Your answer should consist of the lines below that hold the word "membres".

··· RECORDS SUPPLIED ···

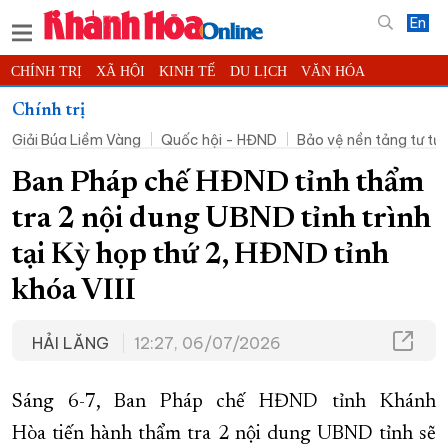
En
CHÍNH TRỊ
XÃ HỘI
KINH TẾ
DU LỊCH
VĂN HÓA
THỂ THAO
ĐỜI SỐNG
TIN ĐỊA PHƯƠNG
Chính trị
Giải Búa Liềm Vàng
Quốc hội - HĐND
Bảo vệ nền tảng tư t
KHOA HỌC - CÔNG NGHỆ
PHÁP LUẬT
BẠN ĐỌC
PHÓNG SỰ
THẾ GIỚI
MULTIMEDIA
VIDEO
ĐỌC BÁO ONLINE
Ban Pháp chế HĐND tỉnh thẩm
PODCAST
THÔNG TIN - QUẢNG CÁO
tra 2 nội dung UBND tỉnh trình
QUY HOẠCH TỈNH KHÁNH HÒA
tại Kỳ họp thứ 2, HĐND tỉnh
TRƯỜNG SA BIỂN ĐẢO QUÊ HƯƠNG
khóa VIII
CHUNG TAY CẢI CÁCH HÀNH CHÍNH
HẢI LĂNG
12:27, 06/07/2026
XÂY DỰNG NÔNG THÔN MỚI
LỊCH CẮT ĐIỆN
TÀU - XE - MÁY BAY
Sáng 6-7, Ban Pháp chế HĐND tỉnh Khánh
KỶ NIỆM 370 NĂM XÂY DỰNG VÀ PHÁT TRIỂN TỈNH KHÁNH HÒA
Hòa tiến hành thẩm tra 2 nội dung UBND tỉnh sẽ
KHOẢNH KHẮC ĐẸP XỨ TRẦM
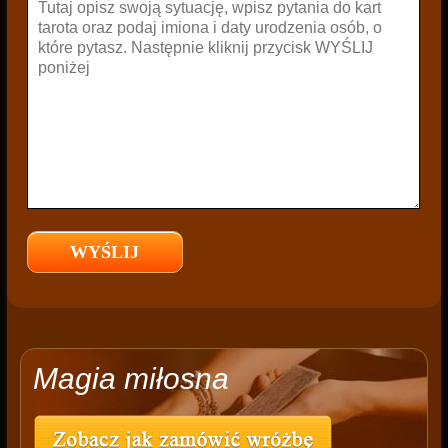
Magia miłosna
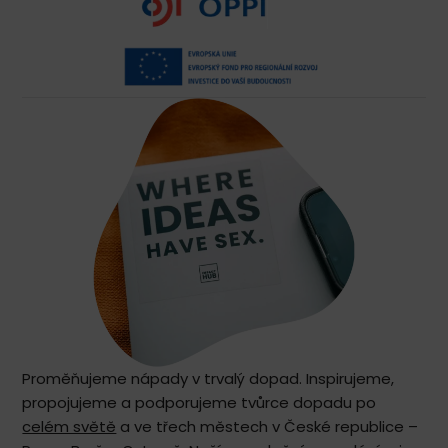
Proměňujeme nápady v trvalý dopad. Inspirujeme,
propojujeme a podporujeme tvůrce dopadu po
celém světě
a ve třech městech v České republice –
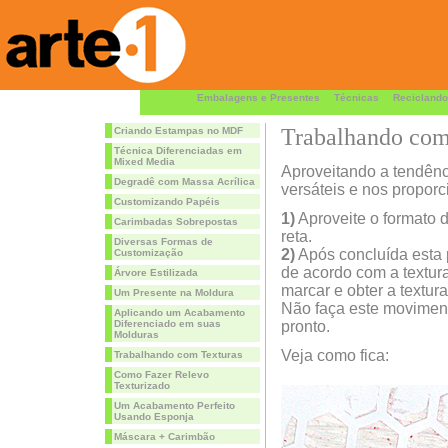
Embalagens e Presentes
Técnicas
Reciclando
Trabalhando com
Criando Estampas no MDF
Técnica Diferenciadas em
Mixed Media
Aproveitando a tendênc
Degradê com Massa Acrílica
versáteis e nos proporc
Customizando Papéis
1)
Aproveite o formato
Carimbadas Sobrepostas
reta.
Diversas Formas de
2)
Após concluída esta p
Customização
de acordo com a textur
Árvore Estilizada
marcar e obter a textura
Um Presente na Moldura
Não faça este moviment
Aplicando um Acabamento
Diferenciado em suas
pronto.
Molduras
Veja como fica:
Trabalhando com Texturas
Como Fazer Relevo
Texturizado
Um Acabamento Perfeito
Usando Esponja
Máscara + Carimbão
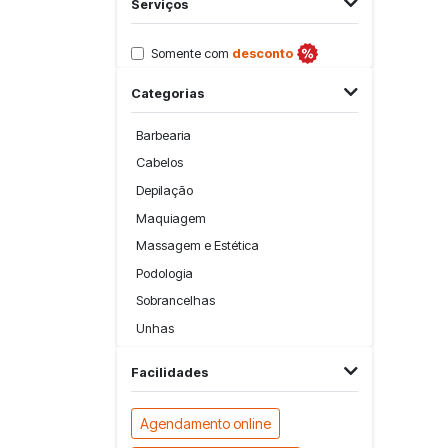
Serviços
Somente com
desconto
Categorias
Barbearia
Cabelos
Depilação
Maquiagem
Massagem e Estética
Podologia
Sobrancelhas
Unhas
Facilidades
Agendamento online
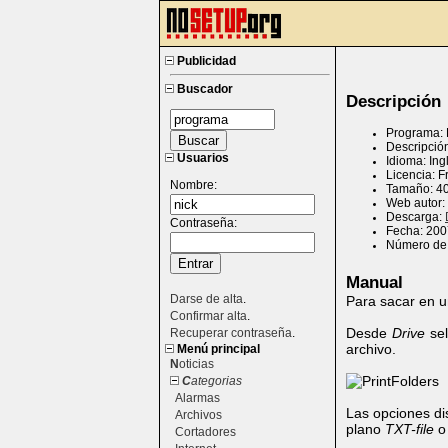
Publicidad
Buscador
Descripción
Programa: P
Descripción
Usuarios
Idioma: Ing
Licencia: 
Nombre:
Tamaño: 4
Web autor:
Descarga:
Contraseña:
Fecha: 200
Número de 
Manual
Darse de alta
.
Para sacar en un
Confirmar alta
.
Desde
Drive
sel
Recuperar contraseña
.
archivo.
Menú principal
N
oticias
C
ategorias
Alarmas
Las opciones d
Archivos
plano
TXT-file
o
Cortadores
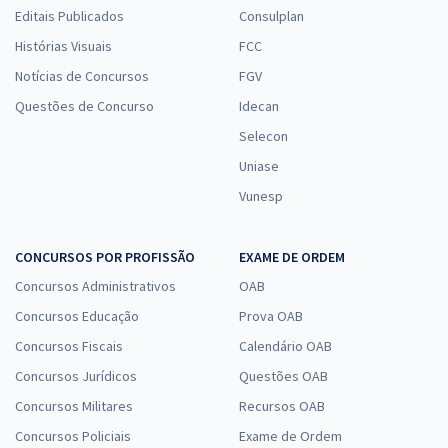
Editais Publicados
Consulplan
Histórias Visuais
FCC
Notícias de Concursos
FGV
Questões de Concurso
Idecan
Selecon
Uniase
Vunesp
CONCURSOS POR PROFISSÃO
EXAME DE ORDEM
Concursos Administrativos
OAB
Concursos Educação
Prova OAB
Concursos Fiscais
Calendário OAB
Concursos Jurídicos
Questões OAB
Concursos Militares
Recursos OAB
Concursos Policiais
Exame de Ordem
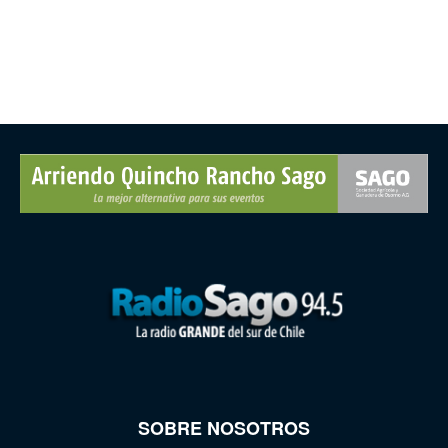
SOBRE NOSOTROS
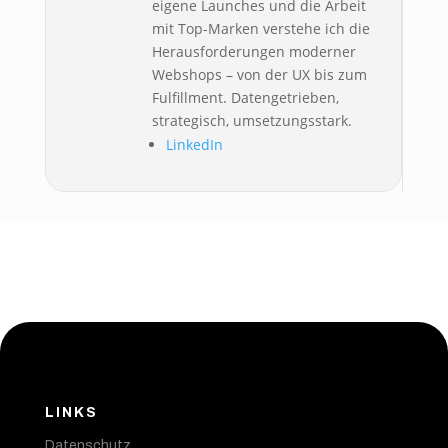
eigene Launches und die Arbeit
mit Top-Marken verstehe ich die
Herausforderungen moderner
Webshops – von der UX bis zum
Fulfillment. Datengetrieben,
strategisch, umsetzungsstark.
LinkedIn
LINKS
Datenschutz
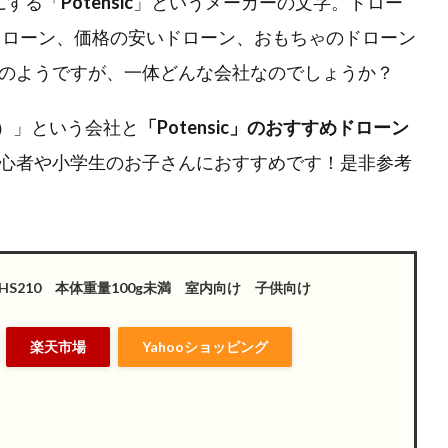
にする「
Potensic
」というメーカーの文字。ドロー
のドローン、価格の安いドローン、おもちゃのドローン
のようですが、一体どんな会社なのでしょうか？
ク）」という会社と
「
Potensic
」のおすすめドローン
心者や小学生のお子さんにおすすめです！是非参考
ne】HS210 本体重量100g未満 室内向け 子供向け
楽天市場
Yahooショッピング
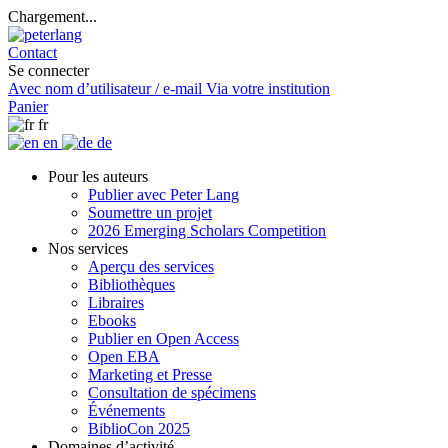
Chargement...
Contact
Se connecter
Avec nom d’utilisateur / e-mail
Via votre institution
Panier
fr
en
de
Pour les auteurs
Publier avec Peter Lang
Soumettre un projet
2026 Emerging Scholars Competition
Nos services
Aperçu des services
Bibliothèques
Libraires
Ebooks
Publier en Open Access
Open EBA
Marketing et Presse
Consultation de spécimens
Événements
BiblioCon 2025
Domaines d’activité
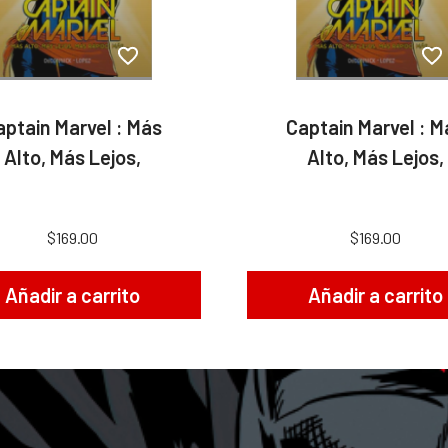
aptain Marvel : Más
Captain Marvel : M
Alto, Más Lejos,
Alto, Más Lejos,
$169.00
$169.00
Añadir a carrito
Añadir a carrito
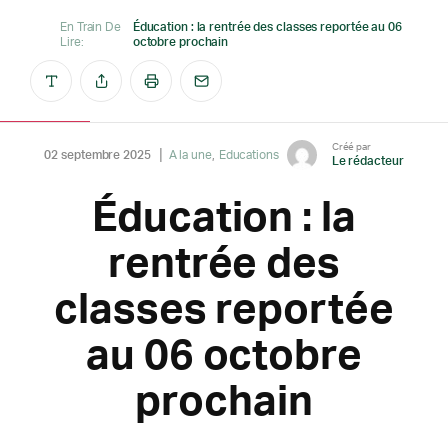
En Train De
Éducation : la rentrée des classes reportée au 06
Lire:
octobre prochain
Créé par
02 septembre 2025
A la une
Educations
Le rédacteur
Éducation : la
rentrée des
classes reportée
au 06 octobre
prochain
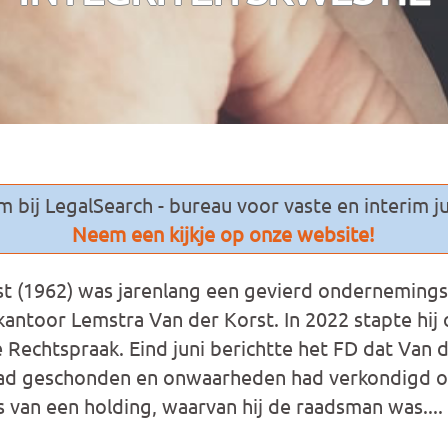
 bij LegalSearch - bureau voor vaste en interim ju
Neem een kijkje op onze website!
st (1962) was jarenlang een gevierd ondernemings
antoor Lemstra Van der Korst. In 2022 stapte hij 
 Rechtspraak. Eind juni berichtte het FD dat Van d
ad geschonden en onwaarheden had verkondigd o
 van een holding, waarvan hij de raadsman was....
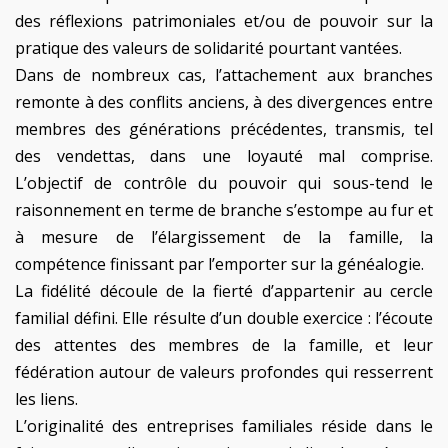
des réflexions patrimoniales et/ou de pouvoir sur la
pratique des valeurs de solidarité pourtant vantées.
Dans de nombreux cas, l’attachement aux branches
remonte à des conflits anciens, à des divergences entre
membres des générations précédentes, transmis, tel
des vendettas, dans une loyauté mal comprise.
L’objectif de contrôle du pouvoir qui sous-tend le
raisonnement en terme de branche s’estompe au fur et
à mesure de l’élargissement de la famille, la
compétence finissant par l’emporter sur la généalogie.
La fidélité découle de la fierté d’appartenir au cercle
familial défini. Elle résulte d’un double exercice : l’écoute
des attentes des membres de la famille, et leur
fédération autour de valeurs profondes qui resserrent
les liens.
L’originalité des entreprises familiales réside dans le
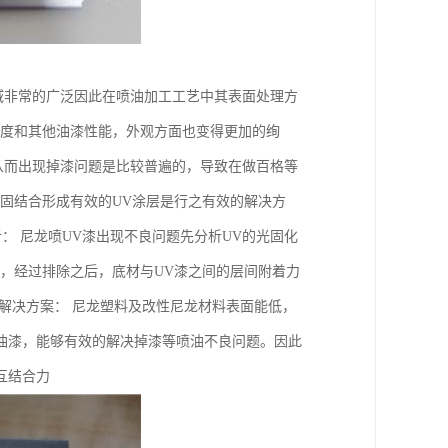
域非常的广泛因此在喷油加工工艺中其表面处理方
泽度和其他油漆性能，外观方面也变得更加的绚
从而出现掉漆问题是比较普遍的，导致在做百格等
固结合形成有效的UV涂层是行之有效的解决方
析： 尼龙喷UV漆出现不良问题先分析UV的光固化
，经过排除之后，底材与UV漆之间的层间附着力
解决方案： 尼龙塑料及改性尼龙材料表面能低，
油漆，能够有效的解决掉漆等喷油不良问题。因此
互结合力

···

WRITTEN RESPONSE
membres des générations précédentes, transmis, tel
des attentes des membres de la famille, et leur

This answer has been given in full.